There were times during the two days that struggled with my role as participants vs. organizer. It made me very aware of the imperfections, the change of schedule and how the other participants were feeling. Maybe because of my own imperfection of wanting to control the situation (something I am working on) or maybe it was because we were so invested in this event, in so many ways, that my senses were heightened.
What I might add as another Myth: Content in PD comes first.
So many times we start with an agenda in mind. We do this because we need to teach it. Maybe because of due diligence, maybe because of time, maybe because we want or need to implement something, maybe even for safety or information or we need consistency in an organization. We might give 2-3 minutes for a quick “get to know you activity” and then we move directly to the information and content. Unplug’d demonstrated, in so many ways that you describe that when relationship building comes first and is planned authentically and ongoing, the content is not only more rich and deep but it is sustainable. The conversation continues, grows, and changes.

Rodd Lucier said...

You're exactly right about the Myth that Content comes first in PD. I would suggest that the same is true for the learners in our classrooms.

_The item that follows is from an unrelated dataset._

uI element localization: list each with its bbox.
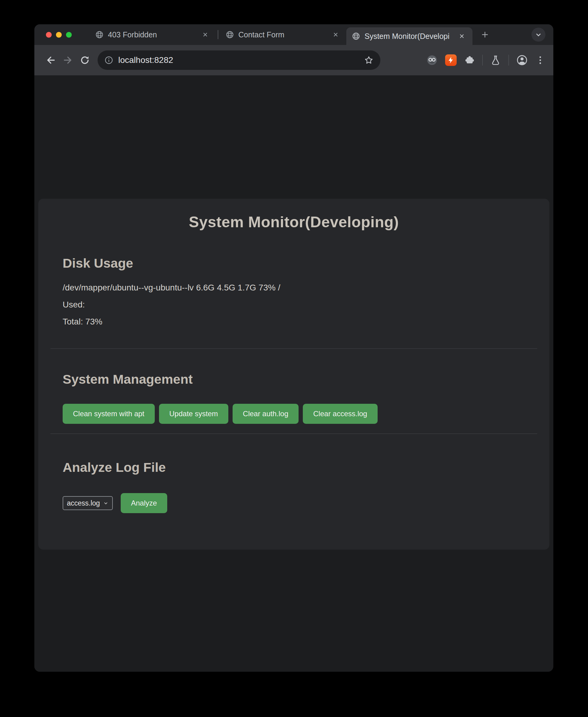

When students feel connected to one another and to the teacher, they are much more apt to participate in meaningful ways. When they have a stake in the outcome, in can only amplify their engagement.

Even though we were mindful of creating a safe environment for connecting and sharing, I don't think any of us foresaw the level of commitment educators gave to the entire process. Just as we were invested as members of the planning team, delegates demonstrated their commitment by completing a number of intellectually and emotionally intense tasks... before, during and after the event!

This finding may not be documented in the literature, but based on this one case study, I'd suggest we're safe to consider modifying traditional practices to include relationship building as a key component.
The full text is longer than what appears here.